The Court, in its April 18 opinion, said the Meade County Circuit Court erred in granting summary judgment in favor of defendant National Casualty Company.
National Casualty issued a policy to plaintiff James E. Cornelius' employer, Live Line Maintenance.
Harold Baldwin was the sole proprietor of Live Line, a business that provides construction and maintenance services to rural electric cooperatives in South Dakota, Nebraska and Wyoming. Cornelius worked as a lineman for Live Line.
On March 11, 2002, Cornelius was performing maintenance work on elevated electrical power lines and systems using a 1963 International bucket truck.
Mounted on the truck was a boom with an open bucket that Cornelius used to lift himself to the top of the elevated power lines.

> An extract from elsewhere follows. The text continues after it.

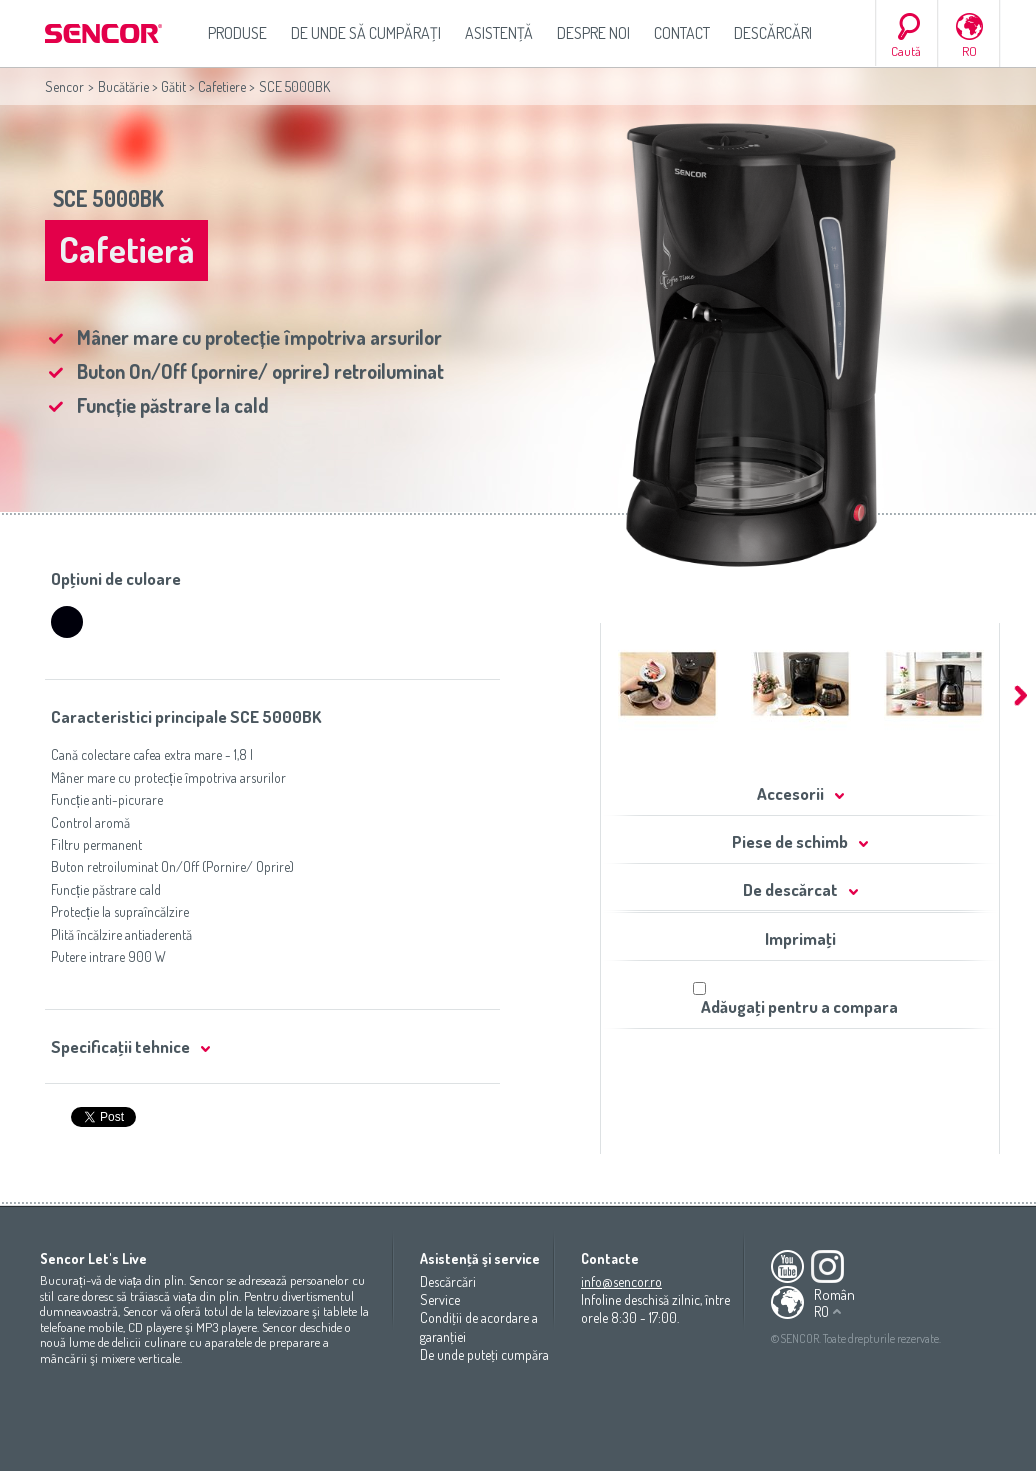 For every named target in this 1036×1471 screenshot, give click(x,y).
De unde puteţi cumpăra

As Cornelius was standing in the bucket of the truck performing his duties, he came in contact with one of the live lines. The electric current passed through his body to the bucket, and then to the ground through the boom of the truck.
He sustained serious injuries as a result.

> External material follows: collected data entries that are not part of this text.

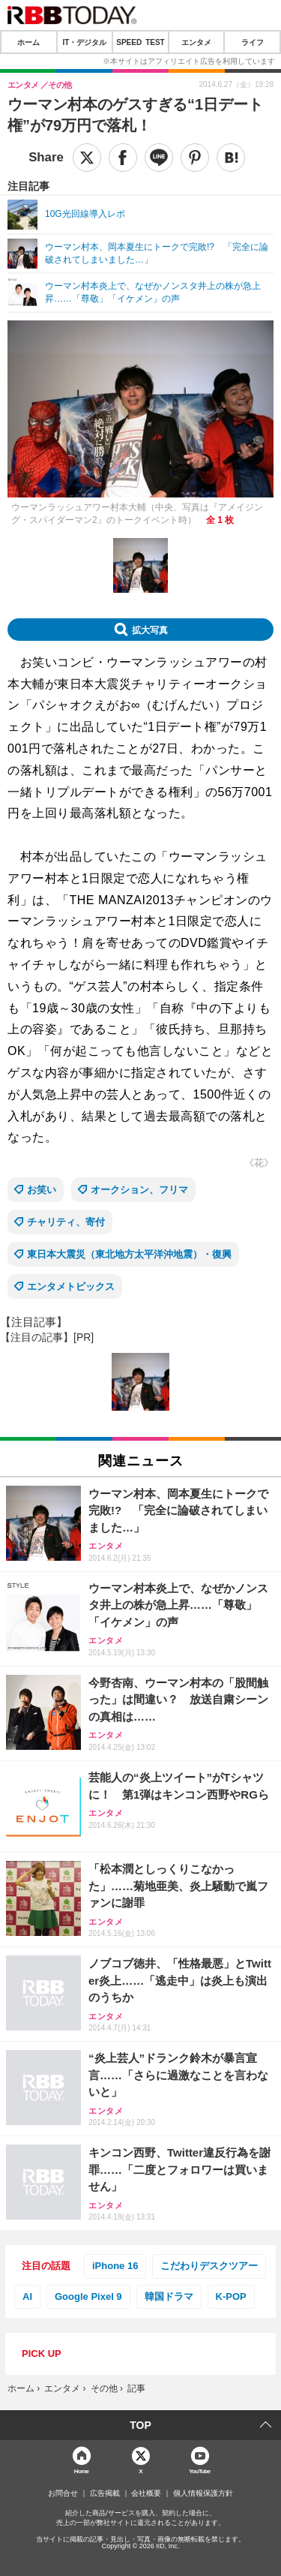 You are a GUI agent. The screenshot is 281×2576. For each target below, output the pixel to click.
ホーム (28, 42)
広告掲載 (105, 2493)
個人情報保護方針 (203, 2493)
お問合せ (63, 2493)
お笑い (41, 1189)
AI (27, 2296)
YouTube (200, 2470)
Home (81, 2470)
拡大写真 (150, 629)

The bucket truck that Cornelius used was insured by National Casualty. The policy provided separate coverage for liability and uninsured motorist insurance.
The liability coverage, in particular, contained an exclusion for bodily injury sustained by an employee.
National Casualty relied on this exclusion to deny liability coverage to Live Line for the injuries Cornelius sustained.
In March 2008, Cornelius filed a complaint against National Casualty.
He asserted that the injuries he sustained were the result of Live Line and Baldwin's negligent maintenance of the bucket truck. Specifically, he alleged that Live Line and Baldwin failed to properly insulate the bucket and boom from the electrical charge.
Cornelius then sought a declaratory judgment that he was entitled to recover uninsured motorist benefits under the insurance policy issued by National Casualty
In response, National Casualty moved for summary judgment.
The circuit court granted the motion, finding that Cornelius could not recover such benefits.
The court reasoned that uninsured motorist coverage only extends to accidents arising out of the "normal use" of a vehicle, which consists of "transportation to and from destinations."
The state's high court reversed.
"National Casualty argues that, under Abraham, Cornelius cannot recover uninsured motorist benefits for an accident that did not involve an uninsured third-party. We disagree," Justice Glen A. Severson wrote for the Court.
"In this case, under the insurance policy National Casualty drafted, an 'uninsured motor vehicle' is defined as a 'land motor vehicle... for which any insuring or bonding company denies coverage.'"
The lower court had determined that the bucket truck Cornelius was using at the time he was injured was an "uninsured motor vehicle." National Casualty, the Court noted, did not challenge the court's finding on the issue.
"The insurance policy does not contain an exclusion for single-vehicle accidents. We therefore find no basis for National Casualty's assertion that Cornelius is precluded from recovering uninsured motorist benefits because the accident did not involve an uninsured third-party," Severson wrote.
The Court also shot down the insurer's argument that Cornelius' loss is not compensable because the alleged negligent maintenance that resulted in his injuries was not performed "in support of the transportation purpose" of the bucket truck.
"The bucket truck upon which Cornelius was injured was described in the insurance policy as a covered 'auto.' The boom that was mounted on the bucket truck was a device similar to a cherry picker that was 'used to raise and lower workers.' Such a device was expressly covered under the insurance policy," Severson explained.